Anche se lo scrivo, non potrai mai capire, almeno per ora, che cosa prova una mamma nel sentire la prima frase pronunciata da suo figlio.
Scorgere nella tua voce il tentativo di sentirti un po' più grande.
Il coraggio di buttarti, di osare. Due parole di seguito. Guardandomi, sperando di trovare l'approvazione nel mio sguardo. La felicità trasformarsi in commozione e viceversa.

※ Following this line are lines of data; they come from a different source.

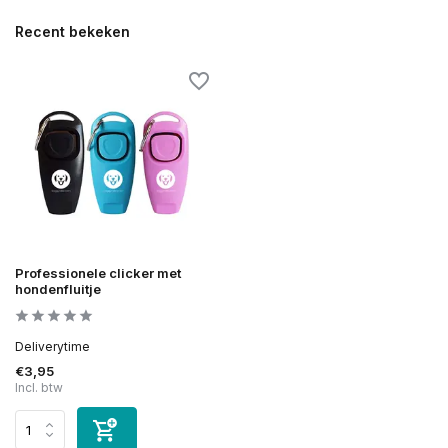
Recent bekeken
Professionele clicker met
hondenfluitje
Deliverytime
€3,95
Incl. btw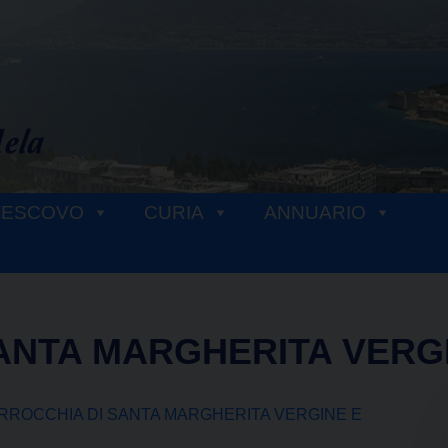
VESCOVO
CURIA
ANNUARIO
ANTA MARGHERITA VERG
RROCCHIA DI SANTA MARGHERITA VERGINE E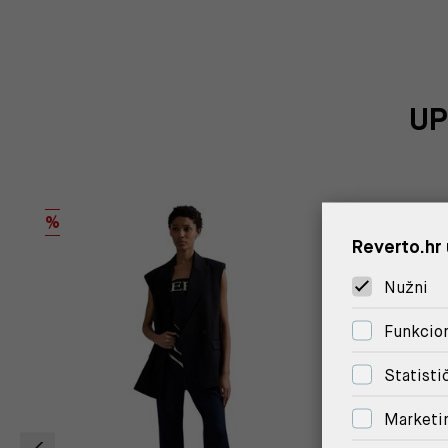
UP
%
%
Reverto.hr 
Nužni
Funkcion
Statisti
Marketi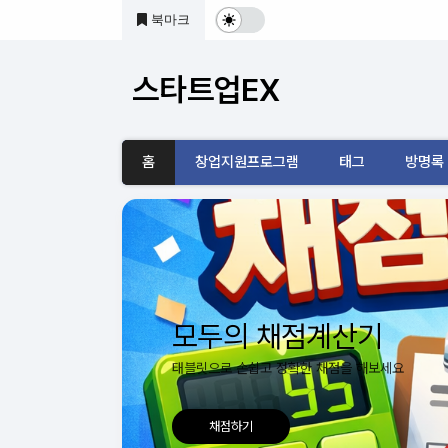
본문 바로가기
북마크
다
크
스타트업EX
및
기
홈
창업지원프로그램
태그
방명록
본
모
드
전
모두의 출장계산기
환
0-1.kr/3 으로 출장계획과 마무리까지
어디로 가시나요?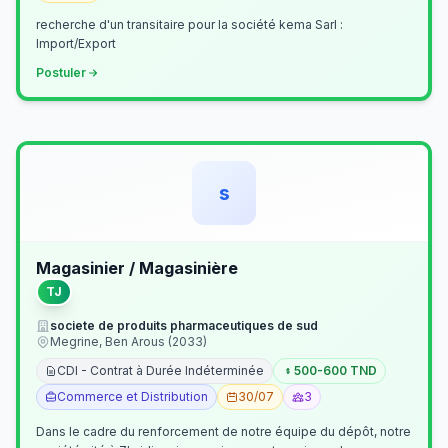
recherche d'un transitaire pour la société kema Sarl :
Import/Export
Postuler
s
Magasinier / Magasinière
TJ
societe de produits pharmaceutiques de sud
Megrine, Ben Arous (2033)
CDI - Contrat à Durée Indéterminée
500-600 TND
Commerce et Distribution
30/07
3
Dans le cadre du renforcement de notre équipe du dépôt, notre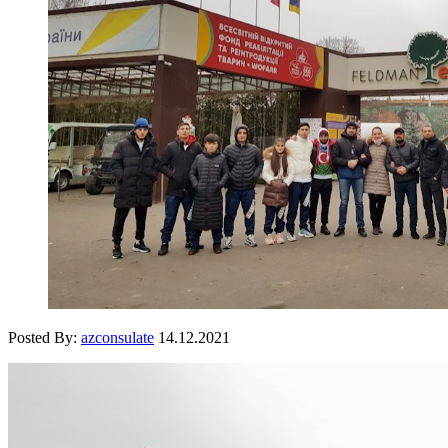
Posted By:
azconsulate
14.12.2021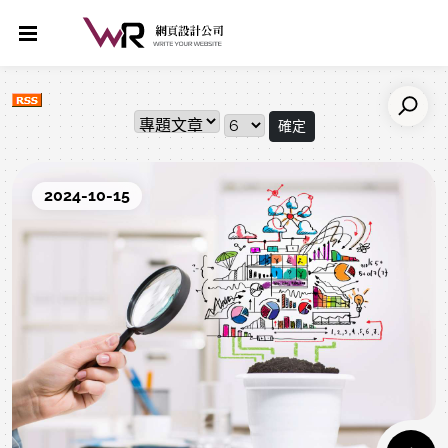
確定
2024-10-15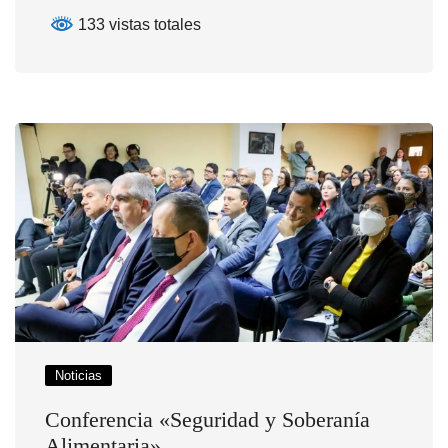
133 vistas totales
Noticias
Conferencia «Seguridad y Soberanía
Alimentaria»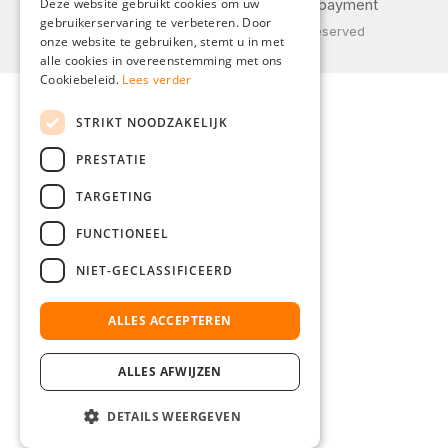
Deze website gebruikt cookies om uw
Privacy policy
Shipping and payment
gebruikerservaring te verbeteren. Door
FRENCH
© 2026 Weidinger GmbH, All Rights Reserved
onze website te gebruiken, stemt u in met
ITALIAN
alle cookies in overeenstemming met ons
Cookiebeleid.
Lees verder
DUTCH
STRIKT NOODZAKELIJK
POLISH
PRESTATIE
TARGETING
FUNCTIONEEL
NIET-GECLASSIFICEERD
ALLES ACCEPTEREN
ALLES AFWIJZEN
DETAILS WEERGEVEN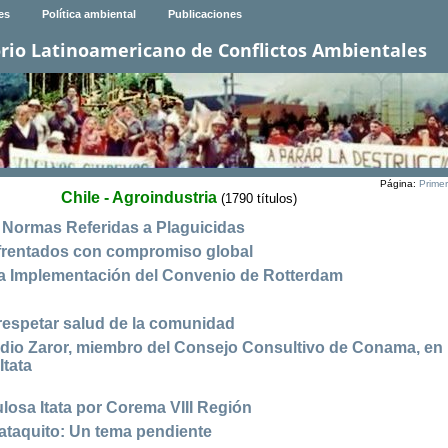
es
Política ambiental
Publicaciones
rio Latinoamericano de Conflictos Ambientales
Página:
Prime
Chile - Agroindustria
(1790 títulos)
ormas Referidas a Plaguicidas
nfrentados con compromiso global
la Implementación del Convenio de Rotterdam
respetar salud de la comunidad
audio Zaror, miembro del Consejo Consultivo de Conama, en
Itata
losa Itata por Corema VIII Región
ataquito: Un tema pendiente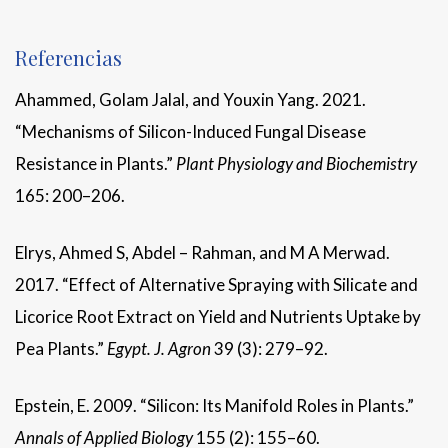
Referencias
Ahammed, Golam Jalal, and Youxin Yang. 2021.
“Mechanisms of Silicon-Induced Fungal Disease
Resistance in Plants.”
Plant Physiology and Biochemistry
165: 200–206.
Elrys, Ahmed S, Abdel – Rahman, and M A Merwad.
2017. “Effect of Alternative Spraying with Silicate and
Licorice Root Extract on Yield and Nutrients Uptake by
Pea Plants.”
Egypt. J. Agron
39 (3): 279–92.
Epstein, E. 2009. “Silicon: Its Manifold Roles in Plants.”
Annals of Applied Biology
155 (2): 155–60.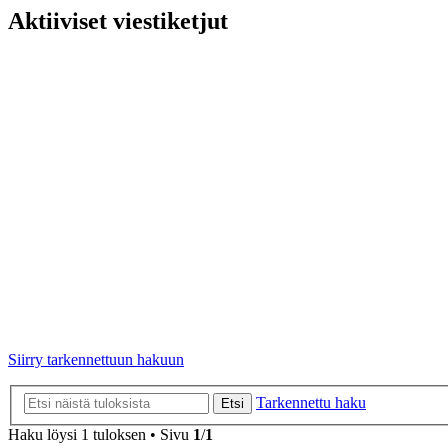
Aktiiviset viestiketjut
Siirry tarkennettuun hakuun
Tarkennettu haku
Etsi
Haku löysi 1 tuloksen • Sivu
1
/
1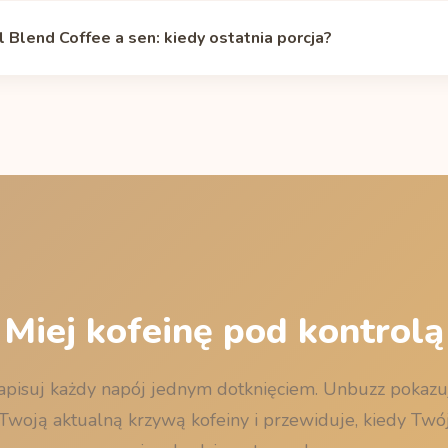
 mg, a po 10 godzinach 35 mg. Indywidualny okres półtrwania, za
 Blend Coffee a sen: kiedy ostatnia porcja?
 i ciąży, waha się od około 2 do 12 godzin. Własną krzywą policz
iny
.
ć o 23:00, zaplanuj ostatnią porcję (mała porcja 296 ml) najpóźniej o
 okresie półtrwania w chwili zaśnięcia zostanie Ci mniej niż 50
tronie
Tim Hortons Original Blend Coffee przed snem
.
Miej kofeinę pod kontrolą
apisuj każdy napój jednym dotknięciem. Unbuzz pokazu
Twoją aktualną krzywą kofeiny i przewiduje, kiedy Twó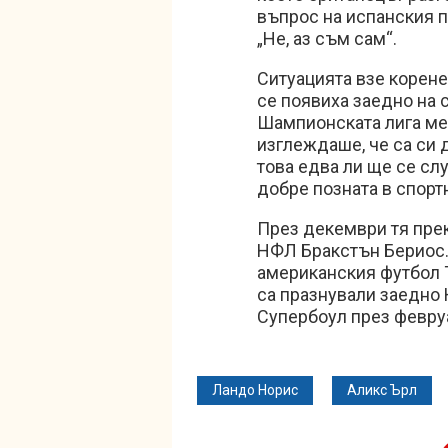
въпрос на испанския п
„Не, аз съм сам“.
Ситуацията взе корене
се появиха заедно на с
Шампионската лига ме
изглеждаше, че са си 
това едва ли ще се сл
добре позната в спорт
През декември тя прек
НФЛ Бракстън Бериос. 
американския футбол 
са празнували заедно Н
Супербоул през февру
Ландо Норис
Аликс Ърл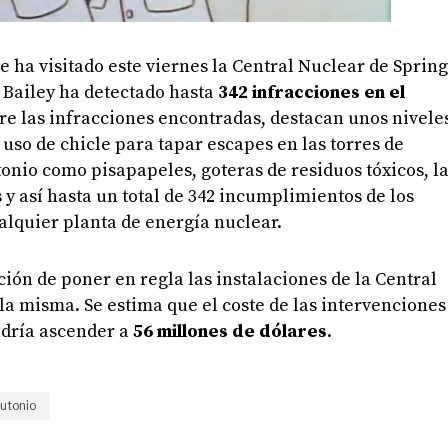
 ha visitado este viernes la Central Nuclear de Spring
Bailey ha detectado hasta
342 infracciones en el
tre las infracciones encontradas, destacan unos nivele
uso de chicle para tapar escapes en las torres de
tonio como pisapapeles, goteras de residuos tóxicos, l
 y así hasta un total de 342 incumplimientos de los
alquier planta de energía nuclear.
gación de poner en regla las instalaciones de la Central
 la misma. Se estima que el coste de las intervenciones
odría ascender a
56 millones de dólares
.
lutonio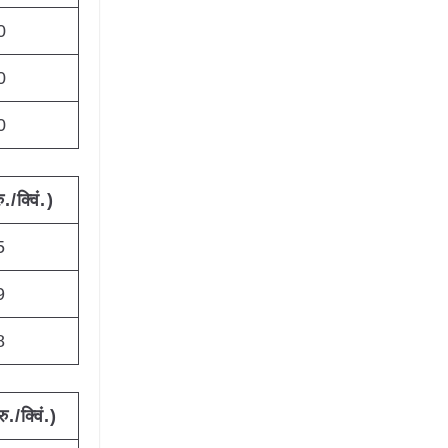
0
0
0
ु./क्विं.)
5
9
8
रु./क्विं.)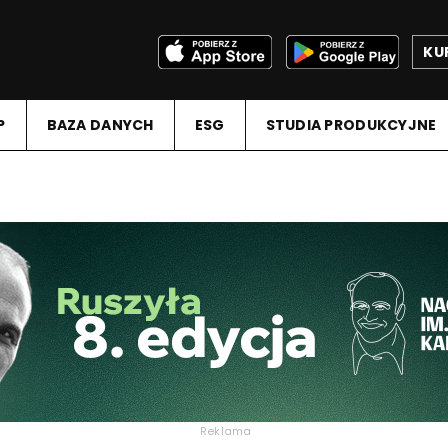
KU
P
BAZA DANYCH
ESG
STUDIA PRODUKCYJNE
Reklama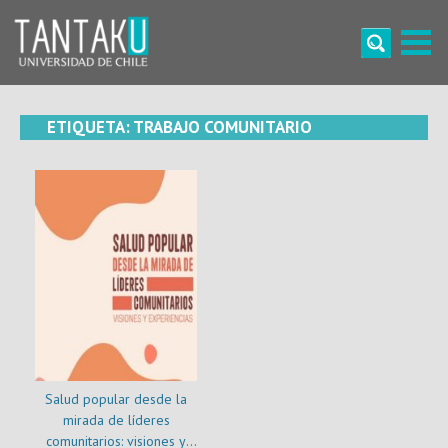
Skip
to
content
Tantaku
Conecta con la diversidad y cultura de Chile
ETIQUETA:
TRABAJO COMUNITARIO
Salud popular desde la
mirada de líderes
comunitarios: visiones y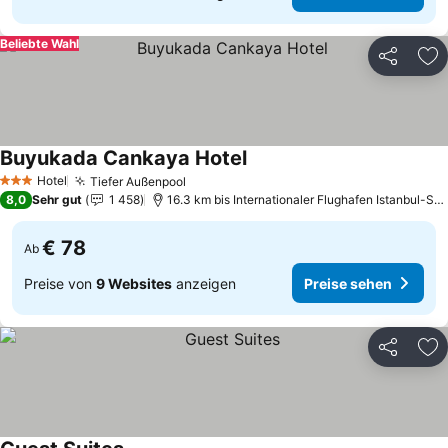
Beliebte Wahl
Teilen
Zu
Buyukada Cankaya Hotel
Preise sehen
Hotel
Tiefer Außenpool
Preise sehen
3 Sterne
8,0
Sehr gut
1 458
16.3 km bis Internationaler Flughafen Istanbul-S
€ 78
Ab
Preise von
9 Websites
anzeigen
Preise sehen
Teilen
Zu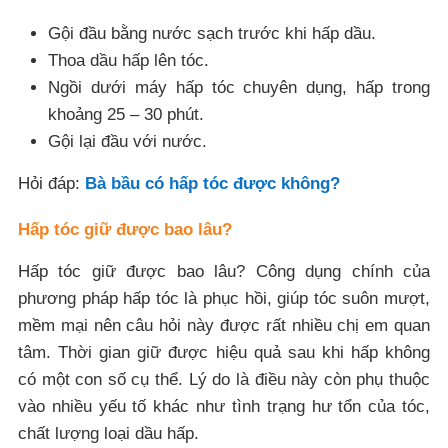
Gội đầu bằng nước sạch trước khi hấp dầu.
Thoa dầu hấp lên tóc.
Ngồi dưới máy hấp tóc chuyên dụng, hấp trong
khoảng 25 – 30 phút.
Gội lại đầu với nước.
Hỏi đáp:
Bà bầu có hấp tóc được không?
Hấp tóc giữ được bao lâu?
Hấp tóc giữ được bao lâu? Công dụng chính của
phương pháp hấp tóc là phục hồi, giúp tóc suôn mượt,
mềm mại nên câu hỏi này được rất nhiều chị em quan
tâm. Thời gian giữ được hiệu quả sau khi hấp không
có một con số cụ thể. Lý do là điều này còn phụ thuộc
vào nhiều yếu tố khác như tình trạng hư tổn của tóc,
chất lượng loại dầu hấp.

In realtà questo non lo potrai mai capire perchè non sarai mai una mamma.
Sei un maschio.
Il mio promogenito.
Il mio bambino.
Mio figlio.

lunedì, novembre 11, 2013

Il blocco dello scrittore.


Scrivere non è cosa da poco.
O meglio.
Scrivere bene.
Scrivere, lo sanno fare tutti.
Ma non tutti sanno provare piacere nel sentire l'inchiostro scorrere tra le dita.
Nell'ascoltare quella pallina, dosare la quantità giusta di inchiostro, e curvare e ricurvare e saltare sui puntini sulle i.
Non tutti sanno, che per scrivere, ci sono un quando e un dove.
E anche un come.
Non tutti sanno che se perdi quell'attimo, se te lo portano via, anche se cerchi di tenerlo nella tua testa, e le tue palpebre inziano a tremare, il tuo respiro a rallentare, e speri che nessuno butti le sue parole nell'aria intorno a te, ecco se perdi quell'attimo, poi probabilmente ti verrà da piangere.
Non tutti sanno che trattenere le lacrime, è difficile quasi quanto trattenere uno starnuto.

Non tutti sanno, ad esempio, che una virgola fa la differenza.
Ancor di più un punto.
Che a volte, prima di andare avanti, serve prendere fiato.
Non tutti sanno che la luce sbagliata, nella stanza sbagliata, non serve a niente.
Che la biro che lascia uscire l'inchiostro con fatica, è un pianoforte scordato tra le mani.
Che  un tasto che non sprofonda sotto le tue dita, è una patatina lasciata troppo tempo all'aperto.

Scrivere bene è una carezza data sulla testa.
Una sigaretta fumata sul balcone, da sola, godendosi i rumori della notte.
Scrivere è la morfina nel paziente dolorante.
La prima masticata dei cicles ripieni.
Un sacco pieno di legumi secchi in cui affondare la mano.
Abitare vicino alla ferrovia.
La corsia dei detersivi per i panni, al supermercato.
Sfogliare l'enciclopedia medica degli anni 80.

Scrivere è farti leggere.
Perchè sai che qualcuno ti dirà che sei brava.
Ma a te sembrerà come per un elettricista avvitare una lampadina.
Senti solo che lo devi fare, per dare luce.

Scrivere è riconquistare quella bambina che sa sempre godere di un gelato fiordilatte e crema.

Scrivere, per me, è come respirare. Mi serve farlo, per vivere.